*EXERCISE DESCRIPTION*
Leave out the pictures and return every entry exactly as it appears.

*DATASET EXCERPTS*
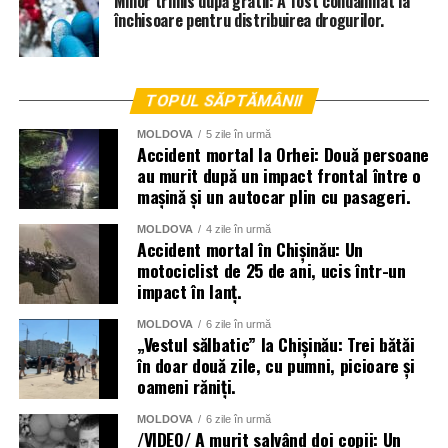
Minor trimis după gratii: A fost condamnat la
închisoare pentru distribuirea drogurilor.
TOPUL SĂPTĂMÂNII
MOLDOVA
5 zile în urmă
Accident mortal la Orhei: Două persoane
au murit după un impact frontal între o
mașină și un autocar plin cu pasageri.
MOLDOVA
4 zile în urmă
Accident mortal în Chișinău: Un
motociclist de 25 de ani, ucis într-un
impact în lanț.
MOLDOVA
6 zile în urmă
„Vestul sălbatic” la Chișinău: Trei bătăi
în doar două zile, cu pumni, picioare și
oameni răniți.
MOLDOVA
6 zile în urmă
/VIDEO/ A murit salvând doi copii: Un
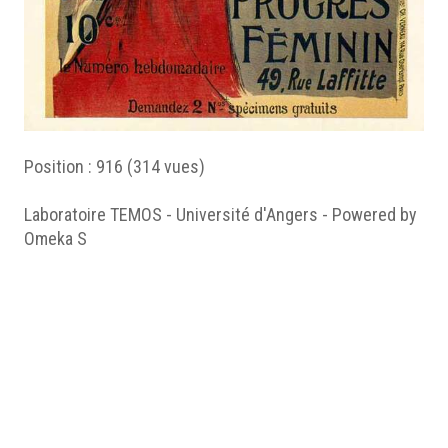
Position :
916
(
314
vues)
Laboratoire TEMOS - Université d'Angers - Powered by
Omeka S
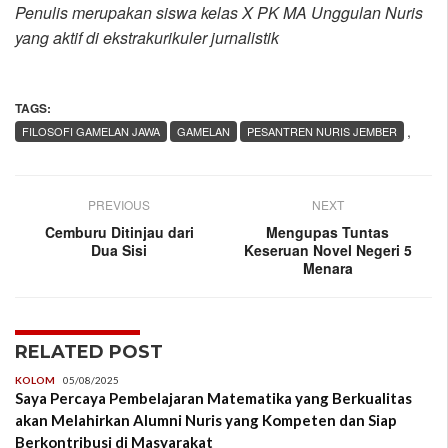
Penulis merupakan siswa kelas X PK MA Unggulan Nuris
yang aktif di ekstrakurikuler jurnalistik
TAGS:
,
FILOSOFI GAMELAN JAWA
GAMELAN
PESANTREN NURIS JEMBER
PREVIOUS
NEXT
Cemburu Ditinjau dari
Mengupas Tuntas
Dua Sisi
Keseruan Novel Negeri 5
Menara
RELATED POST
KOLOM
05/08/2025
Saya Percaya Pembelajaran Matematika yang Berkualitas
akan Melahirkan Alumni Nuris yang Kompeten dan Siap
Berkontribusi di Masyarakat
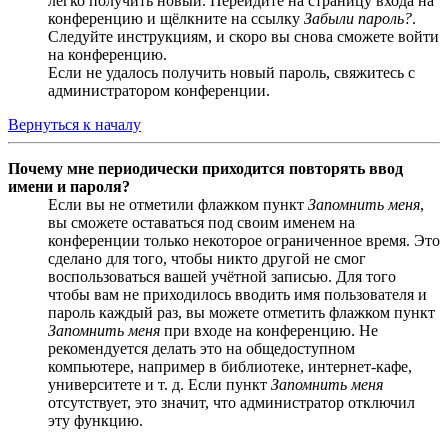
легко получить новый. Перейдите на страницу входа на
конференцию и щёлкните на ссылку
Забыли пароль?
.
Следуйте инструкциям, и скоро вы снова сможете войти
на конференцию.
Если не удалось получить новый пароль, свяжитесь с
администратором конференции.
Вернуться к началу
Почему мне периодически приходится повторять ввод
имени и пароля?
Если вы не отметили флажком пункт
Запомнить меня
,
вы сможете оставаться под своим именем на
конференции только некоторое ограниченное время. Это
сделано для того, чтобы никто другой не смог
воспользоваться вашей учётной записью. Для того
чтобы вам не приходилось вводить имя пользователя и
пароль каждый раз, вы можете отметить флажком пункт
Запомнить меня
при входе на конференцию. Не
рекомендуется делать это на общедоступном
компьютере, например в библиотеке, интернет-кафе,
университете и т. д. Если пункт
Запомнить меня
отсутствует, это значит, что администратор отключил
эту функцию.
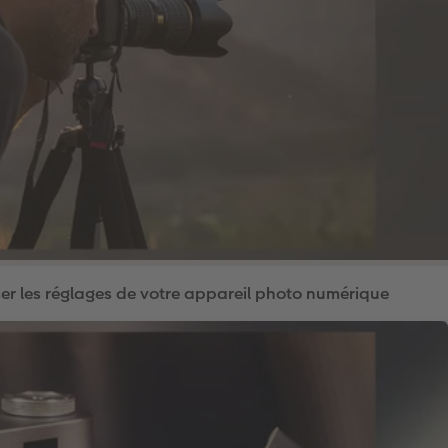
ser les réglages de votre appareil photo numérique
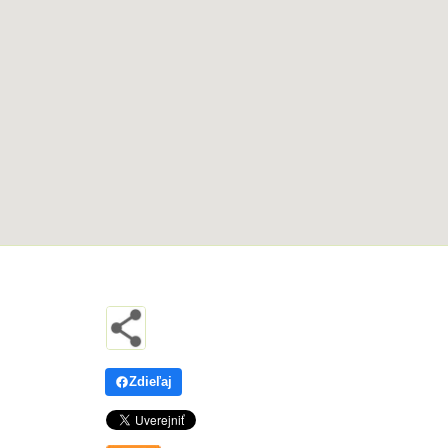
Zdieľaj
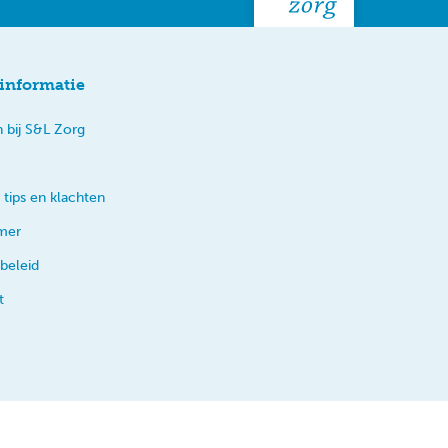
informatie
 bij S&L Zorg
 tips en klachten
imer
beleid
t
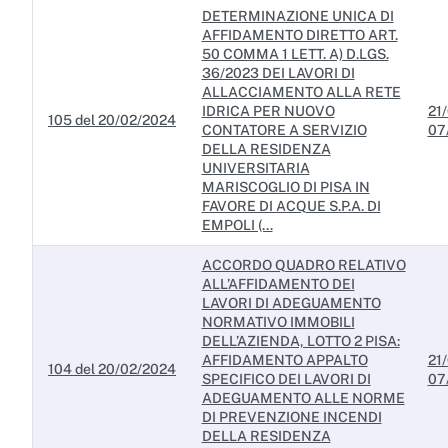
DETERMINAZIONE UNICA DI
AFFIDAMENTO DIRETTO ART.
50 COMMA 1 LETT. A) D.LGS.
36/2023 DEI LAVORI DI
ALLACCIAMENTO ALLA RETE
IDRICA PER NUOVO
21/
105 del 20/02/2024
CONTATORE A SERVIZIO
07
DELLA RESIDENZA
UNIVERSITARIA
MARISCOGLIO DI PISA IN
FAVORE DI ACQUE S.P.A. DI
EMPOLI (...
ACCORDO QUADRO RELATIVO
ALL’AFFIDAMENTO DEI
LAVORI DI ADEGUAMENTO
NORMATIVO IMMOBILI
DELL’AZIENDA, LOTTO 2 PISA:
AFFIDAMENTO APPALTO
21/
104 del 20/02/2024
SPECIFICO DEI LAVORI DI
07
ADEGUAMENTO ALLE NORME
DI PREVENZIONE INCENDI
DELLA RESIDENZA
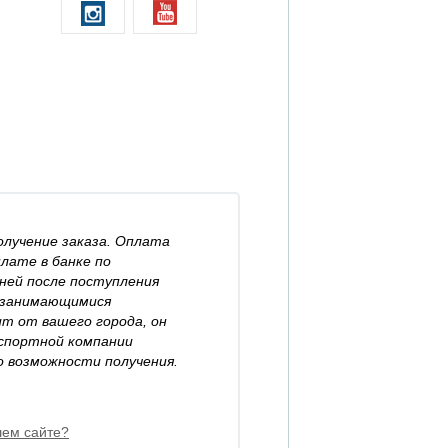
олучение заказа. Оплата
плате в банке по
дней после поступления
 занимающимися
ит от вашего города, он
нспортной компании
о возможности получения.
шем сайте?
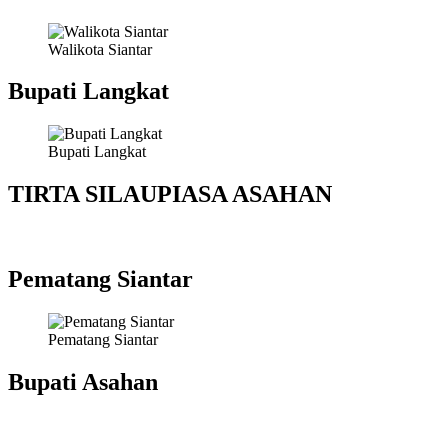
Walikota Siantar
Bupati Langkat
Bupati Langkat
TIRTA SILAUPIASA ASAHAN
Pematang Siantar
Pematang Siantar
Bupati Asahan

*SOLUTION FOR THIS TASK*
Minor trimis după gratii: A fost condamnat la
închisoare pentru distribuirea drogurilor.
TOPUL SĂPTĂMÂNII
MOLDOVA
5 zile în urmă
Accident mortal la Orhei: Două persoane
au murit după un impact frontal între o
mașină și un autocar plin cu pasageri.
MOLDOVA
4 zile în urmă
Accident mortal în Chișinău: Un
motociclist de 25 de ani, ucis într-un
impact în lanț.
MOLDOVA
6 zile în urmă
„Vestul sălbatic” la Chișinău: Trei bătăi
în doar două zile, cu pumni, picioare și
oameni răniți.
MOLDOVA
6 zile în urmă
/VIDEO/ A murit salvând doi copii: Un
Position :
916
(
314
vues)
Laboratoire TEMOS - Université d'Angers - Powered by
Omeka S
Penulis merupakan siswa kelas X PK MA Unggulan Nuris
yang aktif di ekstrakurikuler jurnalistik
TAGS:
,
FILOSOFI GAMELAN JAWA
GAMELAN
PESANTREN NURIS JEMBER
PREVIOUS
NEXT
Cemburu Ditinjau dari
Mengupas Tuntas
Dua Sisi
Keseruan Novel Negeri 5
Menara
RELATED POST
KOLOM
05/08/2025
Saya Percaya Pembelajaran Matematika yang Berkualitas
akan Melahirkan Alumni Nuris yang Kompeten dan Siap
Berkontribusi di Masyarakat
легко получить новый. Перейдите на страницу входа на
конференцию и щёлкните на ссылку
Забыли пароль?
.
Следуйте инструкциям, и скоро вы снова сможете войти
на конференцию.
Если не удалось получить новый пароль, свяжитесь с
администратором конференции.
Вернуться к началу
Почему мне периодически приходится повторять ввод
имени и пароля?
Если вы не отметили флажком пункт
Запомнить меня
,
вы сможете оставаться под своим именем на
конференции только некоторое ограниченное время. Это
сделано для того, чтобы никто другой не смог
воспользоваться вашей учётной записью. Для того
чтобы вам не приходилось вводить имя пользователя и
пароль каждый раз, вы можете отметить флажком пункт
Запомнить меня
при входе на конференцию. Не
рекомендуется делать это на общедоступном
компьютере, например в библиотеке, интернет-кафе,
университете и т. д. Если пункт
Запомнить меня
отсутствует, это значит, что администратор отключил
эту функцию.
ser les réglages de votre appareil photo numérique
Zdieľaj
informatie
 bij S&L Zorg
 tips en klachten
imer
beleid
t
DETERMINAZIONE UNICA DI
AFFIDAMENTO DIRETTO ART.
50 COMMA 1 LETT. A) D.LGS.
36/2023 DEI LAVORI DI
ALLACCIAMENTO ALLA RETE
IDRICA PER NUOVO
21/
105 del 20/02/2024
CONTATORE A SERVIZIO
07
DELLA RESIDENZA
UNIVERSITARIA
MARISCOGLIO DI PISA IN
FAVORE DI ACQUE S.P.A. DI
EMPOLI (...
ACCORDO QUADRO RELATIVO
ALL’AFFIDAMENTO DEI
LAVORI DI ADEGUAMENTO
NORMATIVO IMMOBILI
DELL’AZIENDA, LOTTO 2 PISA:
AFFIDAMENTO APPALTO
21/
104 del 20/02/2024
SPECIFICO DEI LAVORI DI
07
ADEGUAMENTO ALLE NORME
DI PREVENZIONE INCENDI
DELLA RESIDENZA
олучение заказа. Оплата
плате в банке по
дней после поступления
 занимающимися
ит от вашего города, он
нспортной компании
о возможности получения.
шем сайте?
Walikota Siantar
Bupati Langkat
Bupati Langkat
TIRTA SILAUPIASA ASAHAN
Pematang Siantar
Pematang Siantar
Bupati Asahan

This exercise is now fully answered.